In 1996, when Prime Minister Netanyahu visited New York, a Times news article referred to “the loquacious Mr. Netanyahu.”

“Loquacious,” according to my authoritative Webster’s Second unabridged dictionary, means “talkative; given to continual talking.”

Got that? The Times has managed to describe the same person as both “taciturn” and “loquacious.”

It’s just the latest apparent example in the category of how New York Times news coverage has little to do with any independent, objective, underlying reality, but more to do with whatever insulting adjective the Times reporters and editors decide they want to hurl at the Israeli prime minister on any given day.
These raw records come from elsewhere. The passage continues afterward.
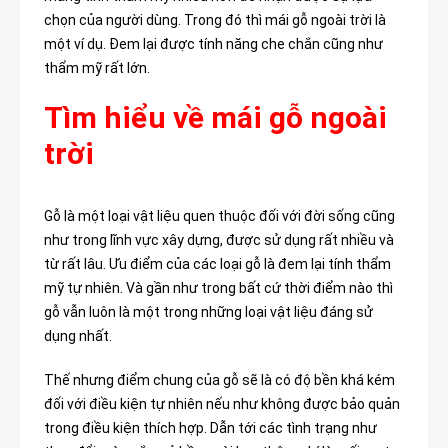
chọn của người dùng. Trong đó
thì mái gỗ ngoài trời là
một v
í dụ. Đem lại được tính năng che chắn cũng như
thẩm mỹ rất lớn.
Tìm hiểu về mái gỗ ngoài
trời
Gỗ là một loại vật liệu quen thuộc đối với đời sống cũng
như trong lĩnh vực xây dựng, được sử dụng rất nhiều và
từ rất lâu. Ưu điểm của các loại gỗ là đem lại tính thẩm
mỹ tự nhiên. Và gần như trong bất cứ thời điểm nào thì
gỗ vẫn luôn là một trong những loại vật liệu đáng sử
dụng nhất.
Thế nhưng điểm chung của gỗ sẽ là có độ bền khá kém
đối với điều kiện tự nhiên nếu như không được bảo quản
trong điều kiện thích hợp. Dẫn tới các tình trạng như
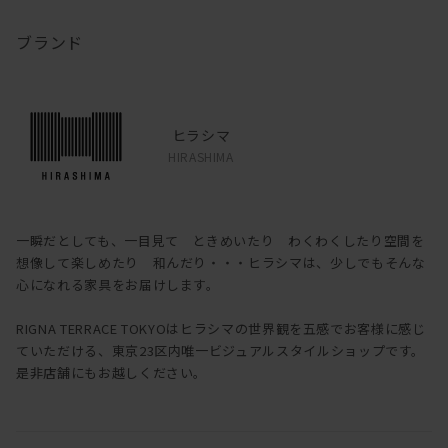
ブランド
ヒラシマ
HIRASHIMA
一瞬だとしても、一目見て ときめいたり わくわくしたり空間を
想像して楽しめたり 和んだり・・・ヒラシマは、少しでもそんな
心になれる家具をお届けします。
RIGNA TERRACE TOKYOはヒラシマの世界観を五感でお客様に感じ
ていただける、東京23区内唯一ビジュアルスタイルショップです。
是非店舗にもお越しください。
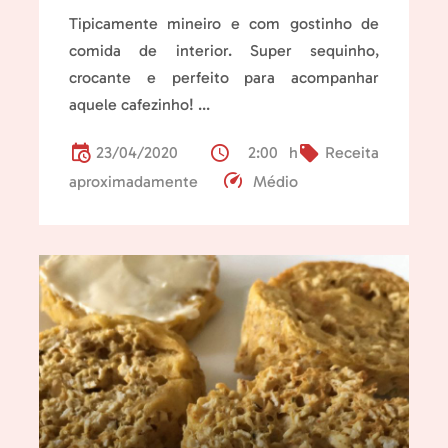
Tipicamente mineiro e com gostinho de
comida de interior. Super sequinho,
crocante e perfeito para acompanhar
aquele cafezinho! ...
23/04/2020
2:00 h
Receita
aproximadamente
Médio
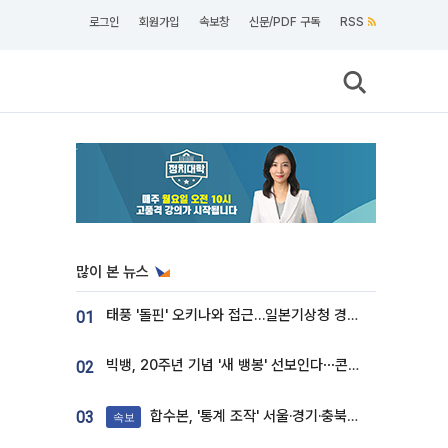
로그인
회원가입
속보창
신문/PDF 구독
RSS
많이 본 뉴스
태풍 '돌핀' 오키나와 접근…일본기상청 경로 업데이트
01
빅뱅, 20주년 기념 '새 뱅봉' 선보인다⋯콘서트 앞두고 팝업 개최
02
합수본, '통계 조작' 서울·경기·충북 선관위 등 추가 압수수색
03
속보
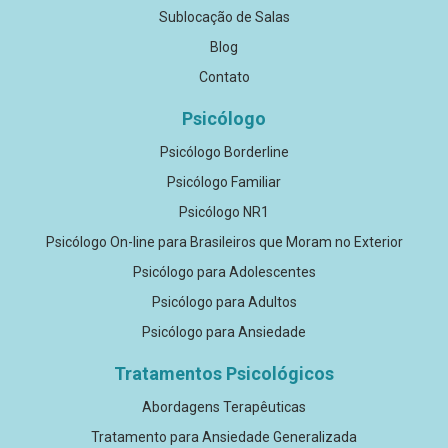
Sublocação de Salas
Blog
Contato
Psicólogo
Psicólogo Borderline
Psicólogo Familiar
Psicólogo NR1
Psicólogo On-line para Brasileiros que Moram no Exterior
Psicólogo para Adolescentes
Psicólogo para Adultos
Psicólogo para Ansiedade
Tratamentos Psicológicos
Abordagens Terapêuticas
Tratamento para Ansiedade Generalizada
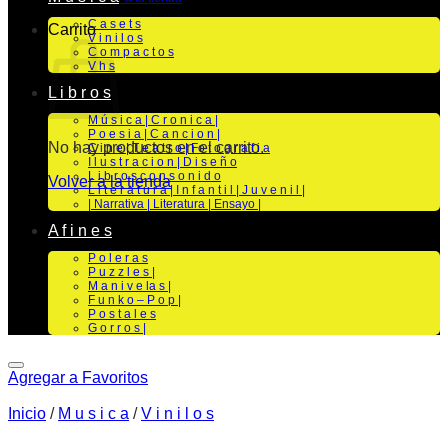
C a s e t s
Carrito
V i n i l o s
C o m p a c t o s
V h s
L i b r o s
M ú s i c a | C r o n i c a |
P o e s i a | C a n c i o n |
No hay productos en el carrito.
C i n e | T e a t r o | Fo t o g r a f i a
I l u s t r a c i o n | D i s e ñ o
L i b r o s c o n s o n i d o
Volver a la tienda
L i t e r a t u r a | I n f a n t i l | J u v e n i l |
| Narrativa | Literatura | Ensayo |
A f i n e s
P o l e r a s
P u z z l e s |
M a n i v e la s |
F u n k o – P o p |
P o s t a l e s
G o r r o s |
Agregar a Favoritos
Inicio
/
M u s i c a
/
V i n i l o s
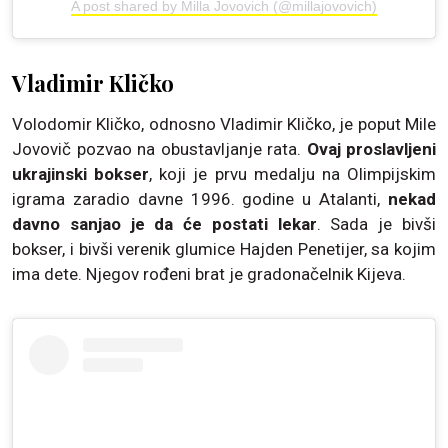
A post shared by Milla Jovovich (@millajovovich)
Vladimir Kličko
Volodomir Kličko, odnosno Vladimir Kličko, je poput Mile
Jovovič pozvao na obustavljanje rata.
Ovaj proslavljeni
ukrajinski bokser
, koji je prvu medalju na Olimpijskim
igrama zaradio davne 1996. godine u Atalanti,
nekad
davno sanjao je da će postati lekar
. Sada je bivši
bokser, i bivši verenik glumice Hajden Penetijer, sa kojim
ima dete. Njegov rođeni brat je gradonačelnik Kijeva.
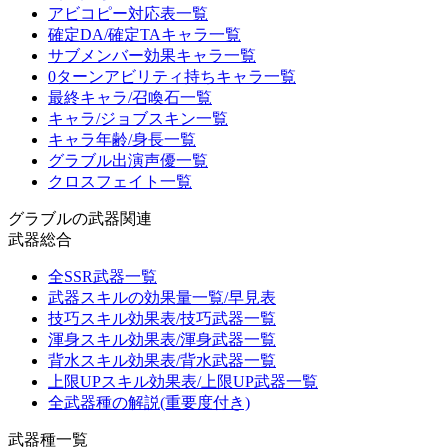
アビコピー対応表一覧
確定DA/確定TAキャラ一覧
サブメンバー効果キャラ一覧
0ターンアビリティ持ちキャラ一覧
最終キャラ/召喚石一覧
キャラ/ジョブスキン一覧
キャラ年齢/身長一覧
グラブル出演声優一覧
クロスフェイト一覧
グラブルの武器関連
武器総合
全SSR武器一覧
武器スキルの効果量一覧/早見表
技巧スキル効果表/技巧武器一覧
渾身スキル効果表/渾身武器一覧
背水スキル効果表/背水武器一覧
上限UPスキル効果表/上限UP武器一覧
全武器種の解説(重要度付き)
武器種一覧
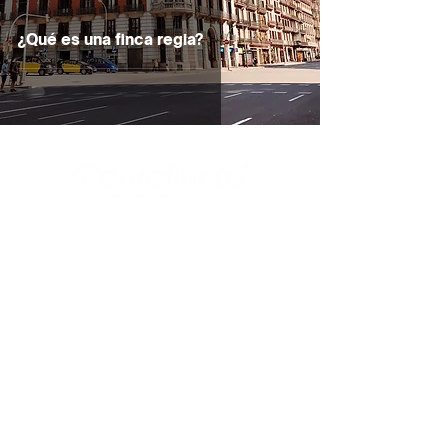
¿Qué es una finca regia?
Carrer Bailèn, 148, pral. 1, 08037 Barcelona
+34 93 317 26 00
|
+34 669 33 48 79
comercial@eurofincas.es
Valorem la teva propietat ara
Subscriu-te a la nostra newsletter
>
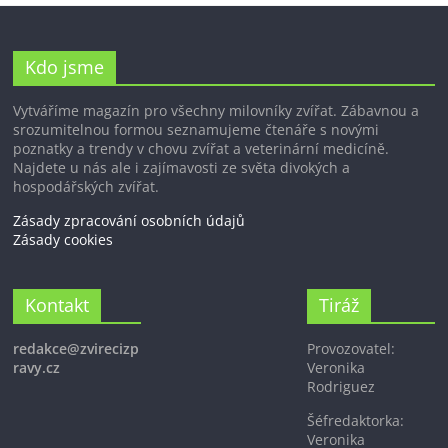
Kdo jsme
Vytváříme magazín pro všechny milovníky zvířat. Zábavnou a
srozumitelnou formou seznamujeme čtenáře s novými
poznatky a trendy v chovu zvířat a veterinární medicíně.
Najdete u nás ale i zajímavosti ze světa divokých a
hospodářských zvířat.
Zásady zpracování osobních údajů
Zásady cookies
Kontakt
Tiráž
redakce@zvirecizp
Provozovatel:
ravy.cz
Veronika
Rodriguez
Šéfredaktorka:
Veronika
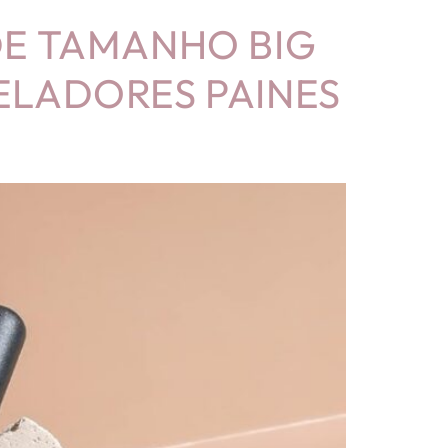
DE TAMANHO BIG
ELADORES PAINES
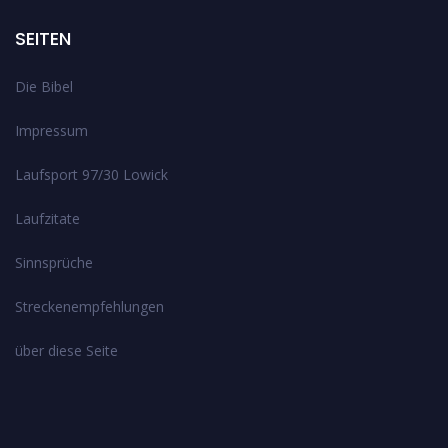
SEITEN
Die Bibel
Impressum
Laufsport 97/30 Lowick
Laufzitate
Sinnsprüche
Streckenempfehlungen
über diese Seite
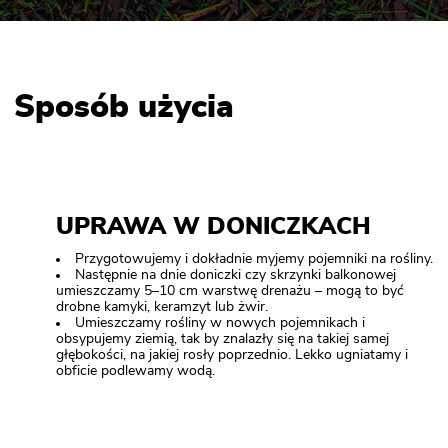
Sposób użycia
UPRAWA W DONICZKACH
Przygotowujemy i dokładnie myjemy pojemniki na rośliny.
Następnie na dnie doniczki czy skrzynki balkonowej
umieszczamy 5–10 cm warstwę drenażu – mogą to być
drobne kamyki, keramzyt lub żwir.
Umieszczamy rośliny w nowych pojemnikach i
obsypujemy ziemią, tak by znalazły się na takiej samej
głębokości, na jakiej rosły poprzednio. Lekko ugniatamy i
obficie podlewamy wodą.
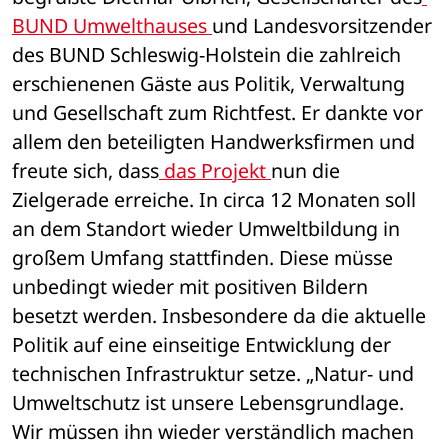
BUND Umwelthauses 
und Landesvorsitzender 
des BUND Schleswig-Holstein die zahlreich 
erschienenen Gäste aus Politik, Verwaltung 
und Gesellschaft zum Richtfest. Er dankte vor 
allem den beteiligten Handwerksfirmen und 
freute sich, dass
 das Projekt 
nun die 
Zielgerade erreiche. In circa 12 Monaten soll 
an dem Standort wieder Umweltbildung in 
großem Umfang stattfinden. Diese müsse 
unbedingt wieder mit positiven Bildern 
besetzt werden. Insbesondere da die aktuelle 
Politik auf eine einseitige Entwicklung der 
technischen Infrastruktur setze. „Natur- und 
Umweltschutz ist unsere Lebensgrundlage. 
Wir müssen ihn wieder verständlich machen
In fairness to the Times, the Prime Minister Netanyahu of today may be more of a doer, and less of a talker, than the Prime Minister Netanyahu of 20 years ago. But that’s a tale of maturation and growth that actually makes Mr. Netanyahu look good, which means you are unlikely to read it in the New York Times in any detail.

Instead, Times readers are left to puzzle over the vacillations and contradictions of a news organization that manages to describe a single Israeli politician as both “usually taciturn” and “loquacious,” words that are diametrically opposed. Is Mr. Netanyahu impossible to silence? Or does he hardly ever say a word? If the Times can’t give us a clear or consistent idea on what seems like a basic character trait, what are the chances that the newspaper can accurately describe more complex situations, like the Arab-Israeli conflict or the Iranian nuclear program?

As a matter of journalist craft, it’s a reminder that it’s better to use details — nouns, verbs, and anecdotes — than to sprinkle adjectives. For example: “Prime Minister Netanyahu spoke for an hour and a half without interruption, paused for a sip of water, and then resumed talking for another 45 minutes.” Or, “Prime Minister Netanyahu answered my first question with a shrug, my second question with a nod, and my third question with a grunt followed by four minutes of silence.” When Times journalists slap on the labels — loquacious, taciturn, or, as in this case, both — it gives readers justification to slap a label of their own on Times journalism: biased.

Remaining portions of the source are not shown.